Jesus is all about resistance, but it is always nonviolent. The fact we must get deep into our hearts is that Jesus is never about being walked over. Love is never about being trampled on. It is an active walking with Jesus in submission to God. Injustice is to be resisted because it is not of God. But, again, the resistance is always to be nonviolent. If that means having someone strike you on the cheek so be it; we offer them the proverbial other cheek as well (for a proper explanation of what Jesus was actually referring to when he said to turn the other cheek, and how his first century hearers would have understood it, see Steve Chalke’s The Lost Message of Jesus).

Many of us have grown up in churches where to be Christian is to be ‘nice’. But as Dan Allender has said, Jesus said we would be known by our love, not by our manners. Love always seeks the good of the other, and often that means being nice. but if you’re anything like me, your niceness will often be about protecting yourself from possible rejection. It will be more about people-pleasing than loving. Love doesn’t worry about what other people will think. It just goes ahead and does good. That’s why Jesus would let no one, not even Herod, get in the way of his work for the kingdom. He was not going to be sidelined by threats from the powerful.

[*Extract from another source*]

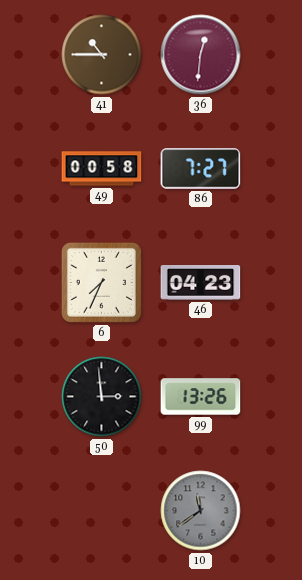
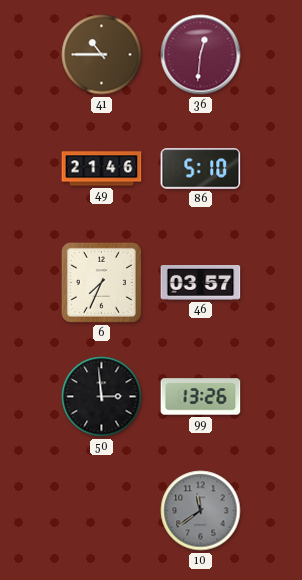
49: 00:58 -> 21:46
86: 7:27 -> 5:10
46: 04:23 -> 03:57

It is not easy living the Christian life. We are constantly in tension with the ways of power and status all around. Sometimes people will see Christ in us and other times they will not. Sometimes we wil come across as the fragrance of life and other times we will come across as the fragrance of death. John Smith said once that a good measure of your walk with Christ is to look at who your enemies are. If your enemies are the powerful and those who exploit, then you will most likely be walking in the way of Jesus. But if your enemies are the poor, the weak, and the people often called ‘nobodies’, you are almost certainly not following the Jesus of the gospels. God give me courage to resist that which is evil and the humility to submit to You.